Digital Distribution Must Force Change, Not Reform

I wrote this for an issue of an ezine that never manifested itself, so instead of trashing it i thought i’d share it with my peers. Be warned you might not share my opinion. I stand behind what I say, regardless. Feel free to distribute and thank you for your time.


Digital Distribution Must Force Change, Not Reform.

It is my sincere hope that tangible formats of music will be eradicated through rampant disregard for intellectual property. The commodification of music for profit will be eliminated and the distribution of sound will be that of zero capital gain. This will weed out those arrogant enough to use the privileged title of computer musician as a job and force a revolutionary axiom by keeping only those dedicated to a love of music producing. This will inherently make digital music more socially relevant and will frustrate the artist mindset to take action against a system that no longer feeds him to think out of his or her ass.

Let us step away from art, in this case composition, as a product and commodity. In terms of classical economics, if you steal a finite good you are certainly depriving an other individual of this good, and this causes problems. However, if this kind of classical view of “property” is applied to digital composition and distribution, we are left with the following scenario:

“I built a bicycle, it took me three months. My friend joe snapped his fingers and the same vehicle appeared out of thin air. We now both have the same identical bicycle.”

Did Joe steal my bike?

In this scenario, it would seem absurd to accuse joe of stealing my bicycle. By some force of magic, and to joe’s advantage, we now can enjoy the same bike. However, when this kind of mentality is applied to a digital inheritance of “intellectual property”, we develop a system which protects individual rights to pay for infinitely reproducible data via finite amount of work.

If I build a bike, I get one bicycle.

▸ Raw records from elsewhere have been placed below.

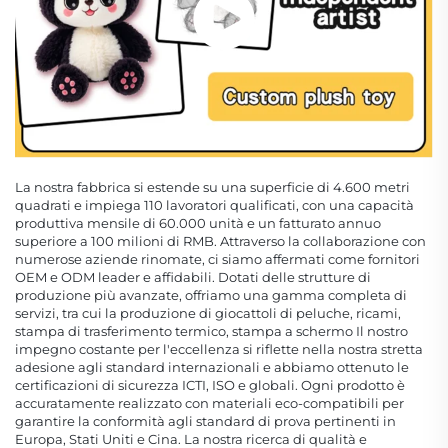
La nostra fabbrica si estende su una superficie di 4.600 metri
quadrati e impiega 110 lavoratori qualificati, con una capacità
produttiva mensile di 60.000 unità e un fatturato annuo
superiore a 100 milioni di RMB. Attraverso la collaborazione con
numerose aziende rinomate, ci siamo affermati come fornitori
OEM e ODM leader e affidabili. Dotati delle strutture di
produzione più avanzate, offriamo una gamma completa di
servizi, tra cui la produzione di giocattoli di peluche, ricami,
stampa di trasferimento termico, stampa a schermo Il nostro
impegno costante per l'eccellenza si riflette nella nostra stretta
adesione agli standard internazionali e abbiamo ottenuto le
certificazioni di sicurezza ICTI, ISO e globali. Ogni prodotto è
accuratamente realizzato con materiali eco-compatibili per
garantire la conformità agli standard di prova pertinenti in
Europa, Stati Uniti e Cina. La nostra ricerca di qualità e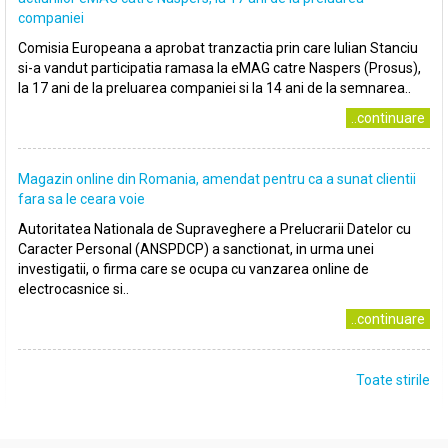
companiei
Comisia Europeana a aprobat tranzactia prin care Iulian Stanciu
si-a vandut participatia ramasa la eMAG catre Naspers (Prosus),
la 17 ani de la preluarea companiei si la 14 ani de la semnarea..
..continuare
Magazin online din Romania, amendat pentru ca a sunat clientii
fara sa le ceara voie
Autoritatea Nationala de Supraveghere a Prelucrarii Datelor cu
Caracter Personal (ANSPDCP) a sanctionat, in urma unei
investigatii, o firma care se ocupa cu vanzarea online de
electrocasnice si..
..continuare
Toate stirile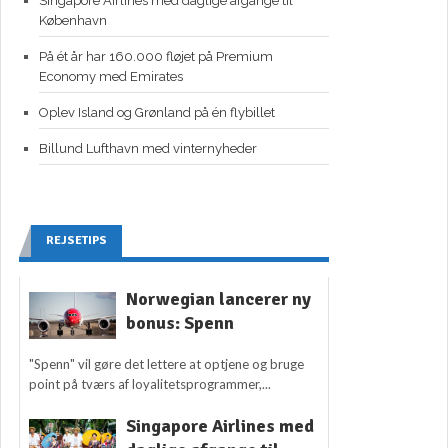
Singapore Airlines med daglige afgange til
København
På ét år har 160.000 fløjet på Premium
Economy med Emirates
Oplev Island og Grønland på én flybillet
Billund Lufthavn med vinternyheder
REJSETIPS
Norwegian lancerer ny
bonus: Spenn
"Spenn" vil gøre det lettere at optjene og bruge
point på tværs af loyalitetsprogrammer,...
Singapore Airlines med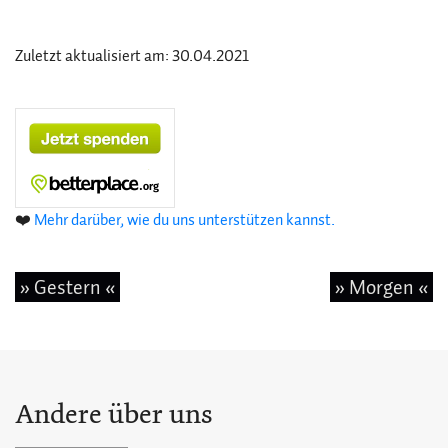
Zuletzt aktualisiert am: 30.04.2021
❤️
Mehr darüber, wie du uns unterstützen kannst.
» Gestern «
» Morgen «
Andere über uns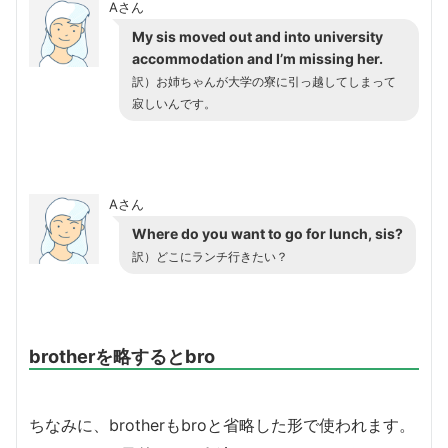
Aさん
My sis moved out and into university
accommodation and I’m missing her.
訳）お姉ちゃんが大学の寮に引っ越してしまって
寂しいんです。
Aさん
Where do you want to go for lunch, sis?
訳）どこにランチ行きたい？
brotherを略するとbro
ちなみに、brotherもbroと省略した形で使われます。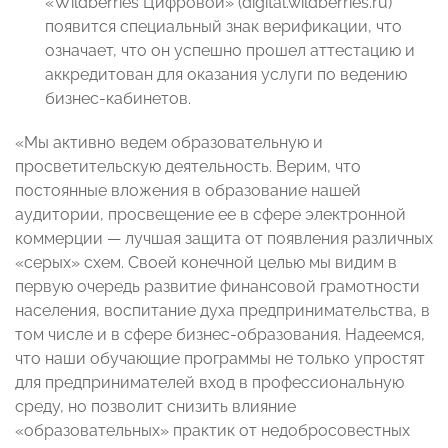
«Wildberries Цифровой» (digital.wildberries.ru)
появится специальный знак верификации, что
означает, что он успешно прошел аттестацию и
аккредитован для оказания услуги по ведению
бизнес-кабинетов.
«Мы активно ведем образовательную и
просветительскую деятельность. Верим, что
постоянные вложения в образование нашей
аудитории, просвещение ее в сфере электронной
коммерции — лучшая защита от появления различных
«серых» схем. Своей конечной целью мы видим в
первую очередь развитие финансовой грамотности
населения, воспитание духа предпринимательства, в
том числе и в сфере бизнес-образования. Надеемся,
что наши обучающие программы не только упростят
для предпринимателей вход в профессиональную
среду, но позволит снизить влияние
«образовательных» практик от недобросовестных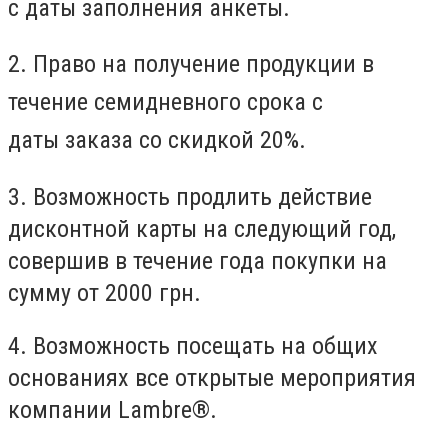
с даты заполнения анкеты.
2. Право на получение продукции в
течение семидневного срока с
даты заказа со скидкой 20%.
3. Возможность продлить действие
дисконтной карты на следующий год,
совершив в течение года покупки на
сумму от 2000 грн.
4. Возможность посещать на общих
основаниях все открытые мероприятия
компании Lambre®.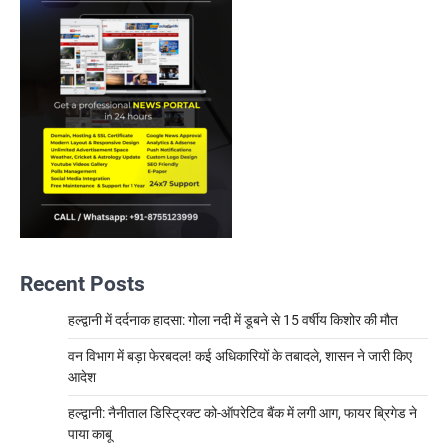
Recent Posts
हल्द्वानी में दर्दनाक हादसा: गोला नदी में डूबने से 15 वर्षीय किशोर की मौत
वन विभाग में बड़ा फेरबदल! कई अधिकारियों के तबादले, शासन ने जारी किए
आदेश
हल्द्वानी: नैनीताल डिस्ट्रिक्ट को-ऑपरेटिव बैंक में लगी आग, फायर ब्रिगेड ने
पाया काबू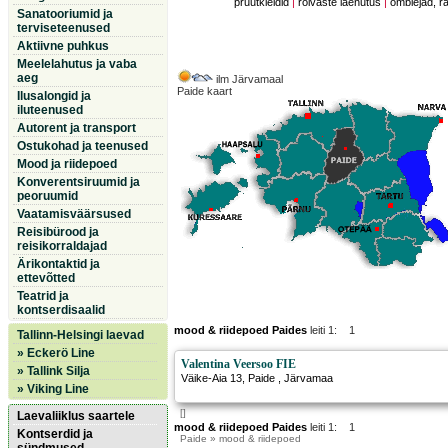
pruutkleidid
|
rõivaste laenutus
|
õmblejad, r
Sanatooriumid ja
terviseteenused
Aktiivne puhkus
Meelelahutus ja vaba
aeg
ilm Järvamaal
Paide kaart
Ilusalongid ja
iluteenused
Autorent ja transport
Ostukohad ja teenused
Mood ja riidepoed
Konverentsiruumid ja
peoruumid
Vaatamisväärsused
Reisibürood ja
reisikorraldajad
Ärikontaktid ja
ettevõtted
Teatrid ja
kontserdisaalid
mood & riidepoed Paides
leiti 1: 1
Tallinn-Helsingi laevad
» Eckerö Line
Valentina Veersoo FIE
» Tallink Silja
Väike-Aia 13
,
Paide
, Järvamaa
» Viking Line
[]
Laevaliiklus saartele
mood & riidepoed Paides
leiti 1: 1
Kontserdid ja
Paide
» mood & riidepoed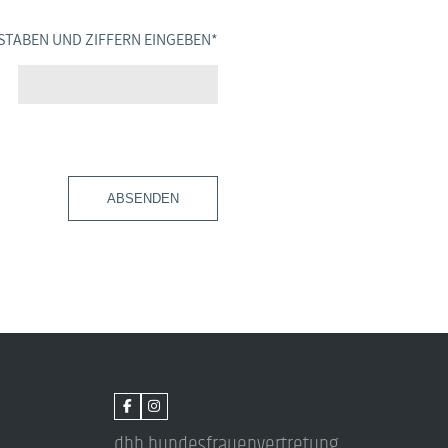
STABEN UND ZIFFERN EINGEBEN
*
ABSENDEN
dbb bundesfrauenvertretung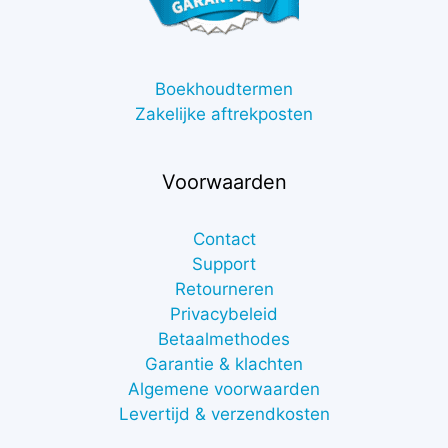
Boekhoudtermen
Zakelijke aftrekposten
Voorwaarden
Contact
Support
Retourneren
Privacybeleid
Betaalmethodes
Garantie & klachten
Algemene voorwaarden
Levertijd & verzendkosten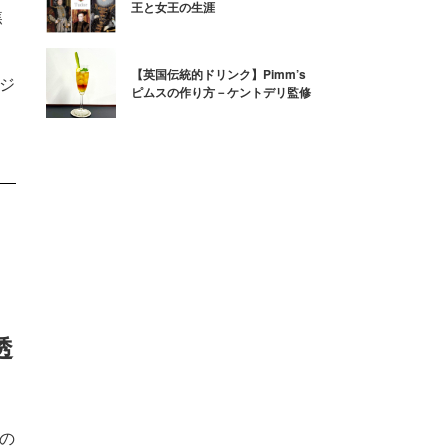
王と女王の生涯
焦
【英国伝統的ドリンク】Pimm’s
るジ
ピムスの作り方－ケントデリ監修
透
夏の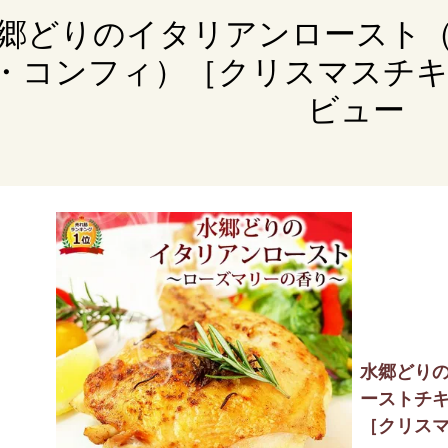
郷どりのイタリアンロースト
・コンフィ）［クリスマスチキン
ビュー
水郷どり
ーストチ
［クリスマ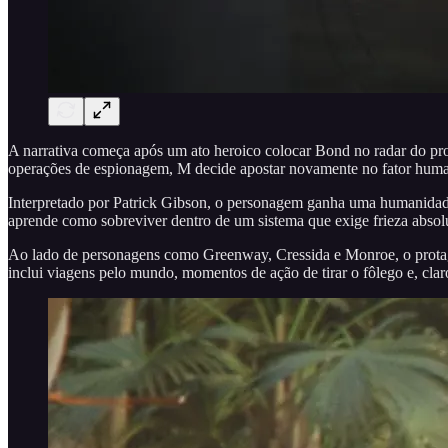
A narrativa começa após um ato heroico colocar Bond no radar do pr
operações de espionagem, M decide apostar novamente no fator huma
Interpretado por Patrick Gibson, o personagem ganha uma humanidade
aprende como sobreviver dentro de um sistema que exige frieza absol
Ao lado de personagens como Greenway, Cressida e Monroe, o protag
inclui viagens pelo mundo, momentos de ação de tirar o fôlego e, clar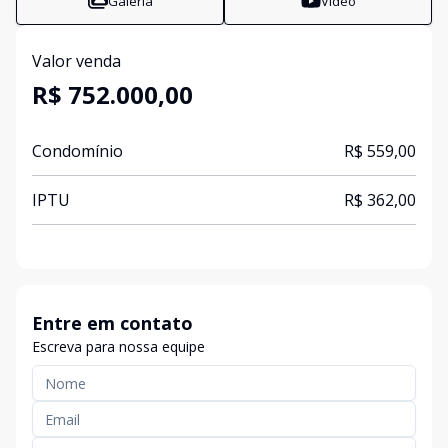
Galeria
Vídeo
Valor venda
R$ 752.000,00
Condomínio
R$ 559,00
IPTU
R$ 362,00
Entre em contato
Escreva para nossa equipe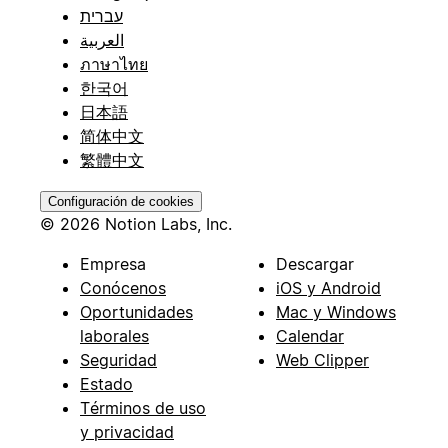
עברית
العربية
ภาษาไทย
한국어
日本語
简体中文
繁體中文
Configuración de cookies
© 2026 Notion Labs, Inc.
Empresa
Descargar
Conócenos
iOS y Android
Oportunidades
Mac y Windows
laborales
Calendar
Seguridad
Web Clipper
Estado
Términos de uso
y privacidad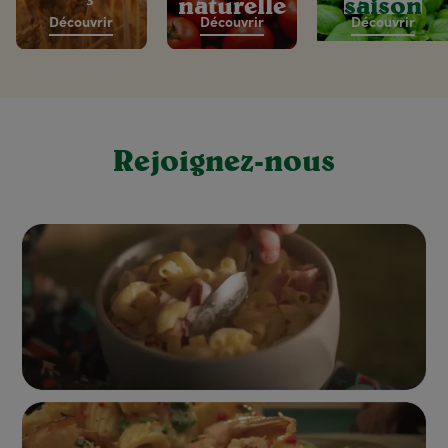
naturelle
saison
Découvrir
Découvrir
Découvrir
Rejoignez-nous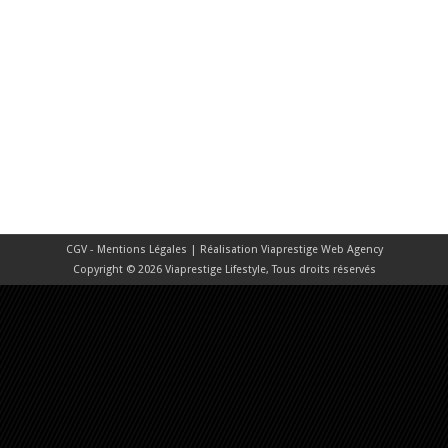
CGV - Mentions Légales
| Réalisation
Viaprestige Web Agency
Copyright © 2026 Viaprestige Lifestyle, Tous droits réservés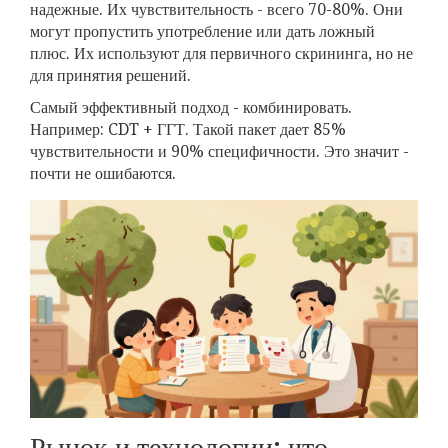
надежные. Их чувствительность - всего 70-80%. Они
могут пропустить употребление или дать ложный
плюс. Их используют для первичного скрининга, но не
для принятия решений.
Самый эффективный подход - комбинировать.
Например: CDT + ГГТ. Такой пакет дает 85%
чувствительности и 90% специфичности. Это значит -
почти не ошибаются.
Рынок и технологии: что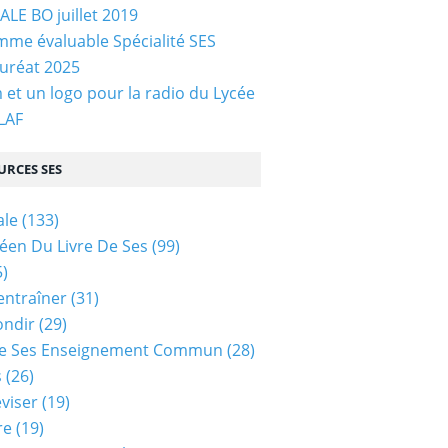
LE BO juillet 2019
me évaluable Spécialité SES
uréat 2025
et un logo pour la radio du Lycée
 LAF
URCES SES
ale
(133)
céen Du Livre De Ses
(99)
)
entraîner
(31)
ondir
(29)
e Ses Enseignement Commun
(28)
s
(26)
viser
(19)
re
(19)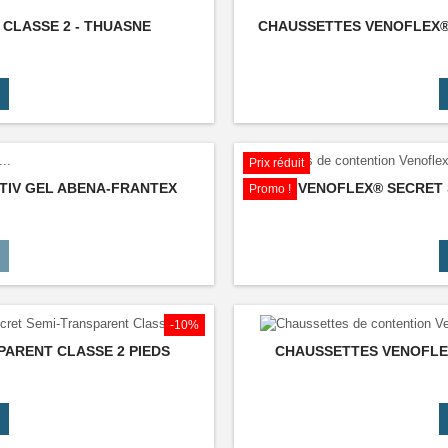
CLASSE 2 - THUASNE
CHAUSSETTES VENOFLEX® 
Prix réduit
TIV GEL ABENA-FRANTEX
BAS VENOFLEX® SECRET 
Promo !
-10%
ARENT CLASSE 2 PIEDS
CHAUSSETTES VENOFLEX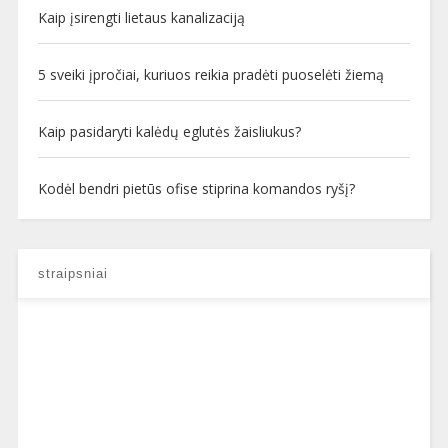
Kaip įsirengti lietaus kanalizaciją
5 sveiki įpročiai, kuriuos reikia pradėti puoselėti žiemą
Kaip pasidaryti kalėdų eglutės žaisliukus?
Kodėl bendri pietūs ofise stiprina komandos ryšį?
straipsniai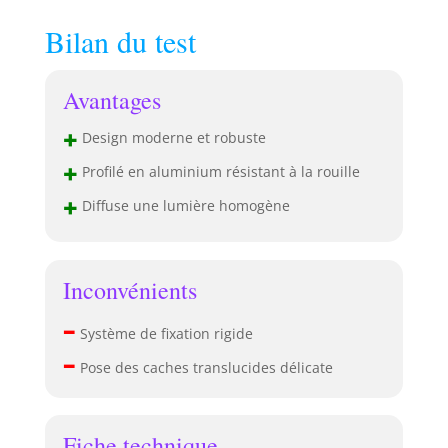
Bilan du test
Avantages
+
Design moderne et robuste
+
Profilé en aluminium résistant à la rouille
+
Diffuse une lumière homogène
Inconvénients
–
Système de fixation rigide
–
Pose des caches translucides délicate
Fiche technique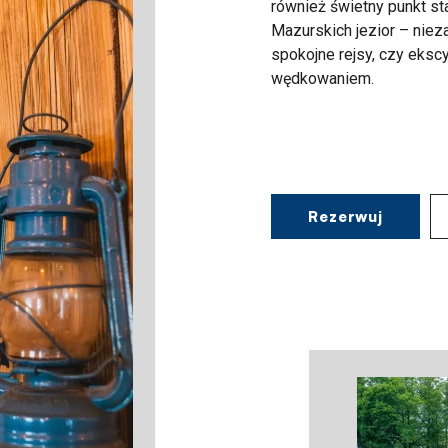
również świetny punkt s
Mazurskich jezior – niez
spokojne rejsy, czy
ekscy
wędkowaniem.
Rezerwuj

The worth of that bicycle is worth the sum of it’s part plus the amount of time it took me to labour for that individual bicycle. If I want more bikes, I build them, one at a time.

Apply this mentality to anything that is binary data and the calculation of it’s worth becomes invalid. (or unreasonably abstract) Of course, our present economic system warrants that this kind of protection is necessary for artists to survive from day to day, or even to motivate by protecting “original” ideas from copy.

We are on the verge of a digital oral culture. We have been given the burden to either move on without the system into a future where the commodification of anything binary is impossible (thereby creating a potentially revolutionary society with the help of computers, making most artist poor enough to be discontent with society) or being very reactionary and attempting to fight the inevitable, trying to squeeze the last few cents out of what we have known as a distribution of sound product for less than one century.

Currently, corporations are trying to stop the inevitable by embedding Digital Rights Management into the devices we consume in order to stop us from reaching our manifest destiny. They would like us to lease the creative output that they had no part in creating. Like feudal landlords, they would like to enslave us as digital serfs with no permanent access to ideas.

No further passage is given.